4月にアール・ド・ヴィーヴルのスタッフがパリに視察旅行に行ってまいりました。このコーナーでは、数回に分けて、パリのホットな情報をお伝えしてまいります。今回は、パリ17区のバティニョル(Batignolles)で毎週土曜日の午前中に開催されている「ビオ・マルシェ(有機農産物の市場)」についての報告です。
所謂普通の「マルシェ」よりは値段のはる「ビオ・マルシェ」ですが、籠型のバッグを手に品定めをするパリジャン・パリジェンヌで賑わっていました。お肉、お魚、野菜、パンや卵など、様々な食材の他、アロマオイルやお花などのお店もあります。
パン屋さんや卵の写真にあるABマークを目にされた方もいらっしゃるかと思います。これは、「アグリキュルチュール・ビオロジック」のイニシャルをとったロゴマークで、1985年にオーガニックの認定基準として制定されたものです。(http://www.agri-bio.fr/)フランス政府による厳しい認定基準をクリアし、認められたものだけに使用することができます。遺伝子組み換え作物や、科学肥料・薬品の使用禁止は勿論のこと、家畜などは飼育環境や飼料にも厳しい基準が設けられており、認定を受けるのはなかなか難しいようです。

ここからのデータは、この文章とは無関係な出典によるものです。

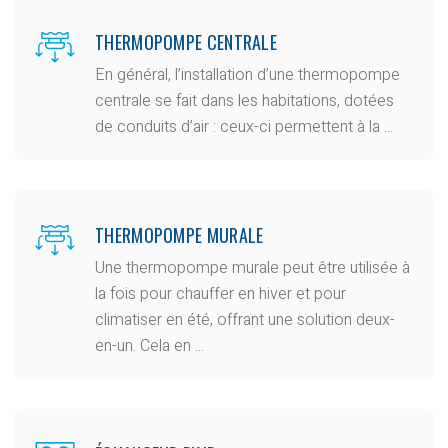
THERMOPOMPE CENTRALE
En général, l’installation d’une thermopompe
centrale se fait dans les habitations, dotées
de conduits d’air : ceux-ci permettent à la ...
THERMOPOMPE MURALE
Une thermopompe murale peut être utilisée à
la fois pour chauffer en hiver et pour
climatiser en été, offrant une solution deux-
en-un. Cela en ...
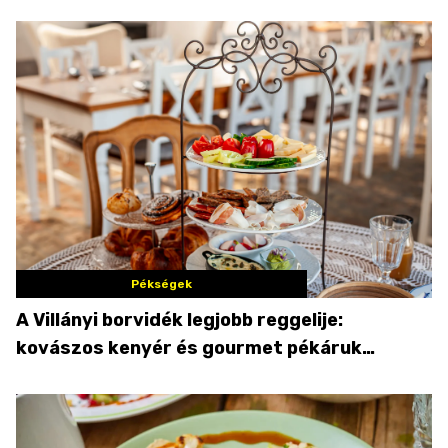
Pékségek
A Villányi borvidék legjobb reggelije:
kovászos kenyér és gourmet pékáruk
Palkonyán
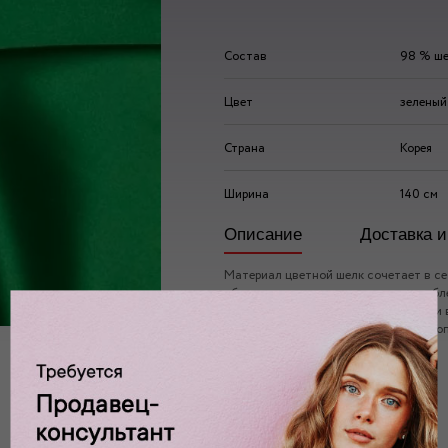
Состав
98 % ше
Цвет
зеленый
Страна
Корея
Ширина
140 см
Описание
Доставка и
Материал цветной шелк сочетает в се
обладает нежным переливающимся блес
материал цветной шелк отличается и
показателями – не мнется, хорошо пр
влагу.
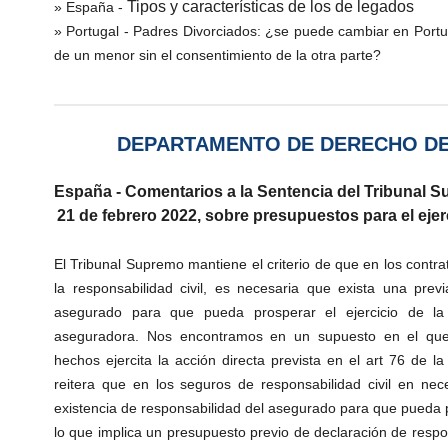
Tipos y características de los de legados
» España -
» Portugal -
Padres Divorciados: ¿se puede cambiar en Portuga
de un menor sin el consentimiento de la otra parte?
DEPARTAMENTO DE DERECHO D
España - Comentarios a la Sentencia del Tribunal S
21 de febrero 2022, sobre presupuestos para el ejer
El Tribunal Supremo mantiene el criterio de que en los contr
la responsabilidad civil, es necesaria que exista una previa
asegurado para que pueda prosperar el ejercicio de la 
aseguradora. Nos encontramos en un supuesto en el que
hechos ejercita la acción directa prevista en el art 76 de l
reitera que en los seguros de responsabilidad civil en nec
existencia de responsabilidad del asegurado para que pueda p
lo que implica un presupuesto previo de declaración de respo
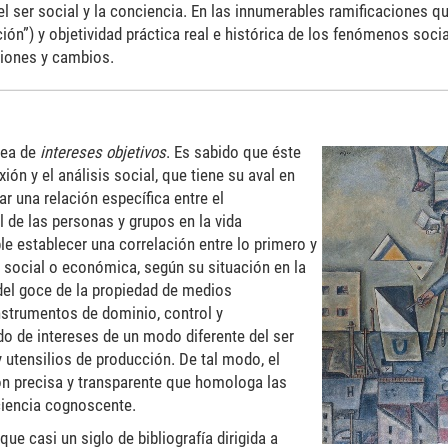
l ser social y la conciencia. En las innumerables ramificaciones q
ción”) y objetividad práctica real e histórica de los fenómenos socia
ciones y cambios.
dea de
intereses objetivos
. Es sabido que éste
ión y el análisis social, que tiene su aval en
lar una relación específica entre el
 de las personas y grupos en la vida
le establecer una correlación entre lo primero y
 social o económica, según su situación en la
 del goce de la propiedad de medios
instrumentos de dominio, control y
o de intereses de un modo diferente del ser
utensilios de producción. De tal modo, el
ón precisa y transparente que homologa las
ciencia cognoscente.
ue casi un siglo de bibliografía dirigida a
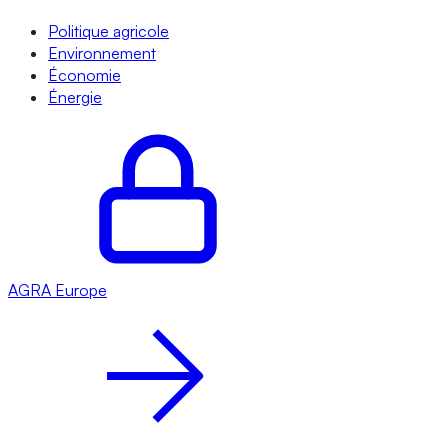
Politique agricole
Environnement
Économie
Énergie
AGRA
Europe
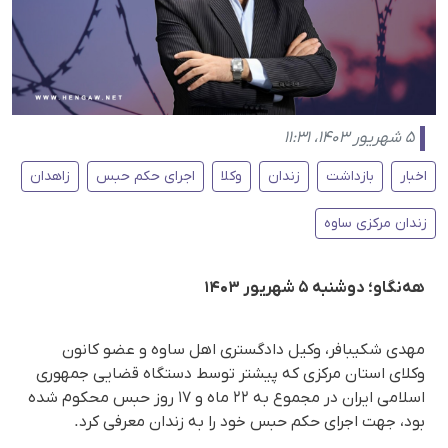
۵ شهریور ۱۴۰۳، ۱۱:۳۱
اخبار
بازداشت
زندان
وکلا
اجرای حکم حبس
زاهدان
زندان مرکزی ساوه
هه‌نگاو؛ دوشنبه ۵ شهریور ۱۴۰۳
مهدی شکیبافر، وکیل دادگستری اهل ساوه و عضو کانون
وکلای استان مرکزی که پیشتر توسط دستگاه قضایی جمهوری
اسلامی ایران در مجموع به ۲۲ ماه و ۱۷ روز حبس محکوم شده
بود، جهت اجرای حکم حبس خود را به زندان معرفی کرد.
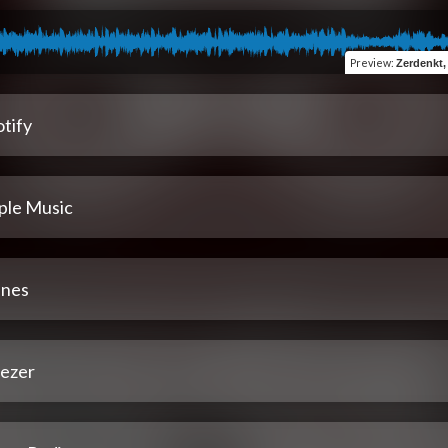
Preview
:
Zerdenkt, 
tify
ple Music
unes
ezer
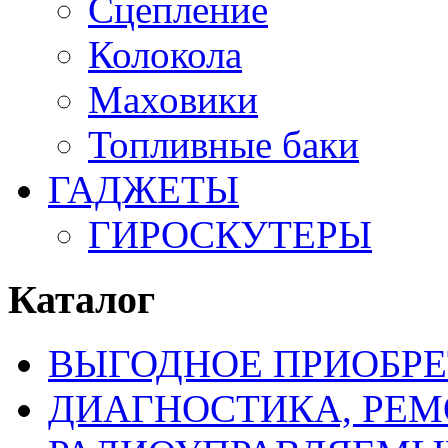
Сцепление
Колокола
Маховики
Топливные баки
ГАДЖЕТЫ
ГИРОСКУТЕРЫ
Каталог
ВЫГОДНОЕ ПРИОБРЕ
ДИАГНОСТИКА, РЕМ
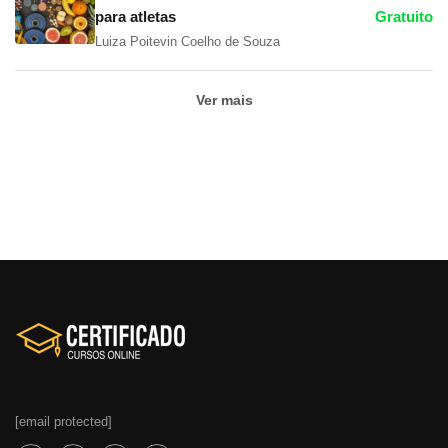
para atletas
Gratuito
Luiza Poitevin Coelho de Souza
Ver mais
[email protected]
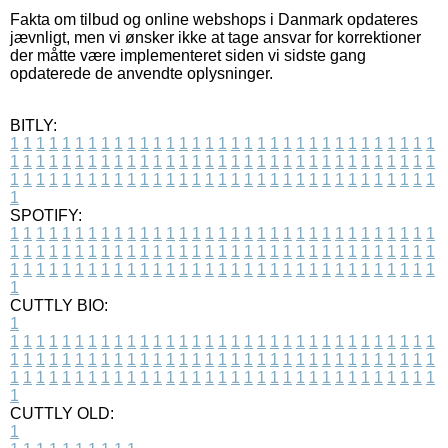
Fakta om tilbud og online webshops i Danmark opdateres
jævnligt, men vi ønsker ikke at tage ansvar for korrektioner
der måtte være implementeret siden vi sidste gang
opdaterede de anvendte oplysninger.
BITLY:
1
1
1
1
1
1
1
1
1
1
1
1
1
1
1
1
1
1
1
1
1
1
1
1
1
1
1
1
1
1
1
1
1
1
1
1
1
1
1
1
1
1
1
1
1
1
1
1
1
1
1
1
1
1
1
1
1
1
1
1
1
1
1
1
1
1
1
1
1
1
1
1
1
1
1
1
1
1
1
1
1
1
1
1
1
1
1
1
1
1
1
1
1
1
1
1
1
1
1
1
SPOTIFY:
1
1
1
1
1
1
1
1
1
1
1
1
1
1
1
1
1
1
1
1
1
1
1
1
1
1
1
1
1
1
1
1
1
1
1
1
1
1
1
1
1
1
1
1
1
1
1
1
1
1
1
1
1
1
1
1
1
1
1
1
1
1
1
1
1
1
1
1
1
1
1
1
1
1
1
1
1
1
1
1
1
1
1
1
1
1
1
1
1
1
1
1
1
1
1
1
1
1
1
1
CUTTLY BIO:
1
1
1
1
1
1
1
1
1
1
1
1
1
1
1
1
1
1
1
1
1
1
1
1
1
1
1
1
1
1
1
1
1
1
1
1
1
1
1
1
1
1
1
1
1
1
1
1
1
1
1
1
1
1
1
1
1
1
1
1
1
1
1
1
1
1
1
1
1
1
1
1
1
1
1
1
1
1
1
1
1
1
1
1
1
1
1
1
1
1
1
1
1
1
1
1
1
1
1
1
1
CUTTLY OLD:
1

沢山の商品が並ぶ市場の中で、私が見つけた逸品は「シアバター」です。西アフリカ産のシアの種子から抽出された、栄養分を豊富に含んだ脂肪分は、乾燥や紫外線から肌を守ってくれるということで日本でも注目されています。美容の研究が盛んなフランスでは、「ロクシタン」などのブランドでも商品化されています。ただ、商品になったものを使用した経験はあっても、現物のシアの実やバターの塊を見たことがある方は少ないのではないでしょうか。店先で手にシアバターを塗らせてもらうと、リッチなテクスチャーと自然な香りでリラックス気分も味わうことができました。
私が購入したのは、シアバター本来の姿を楽しむため、香りづけなどを一切していない、「100% BRUT」。店主いわく、「顔、手、ボディには勿論、お料理にも使えるよ」とのこと。元々アフリカでは食品として使われてきたようです。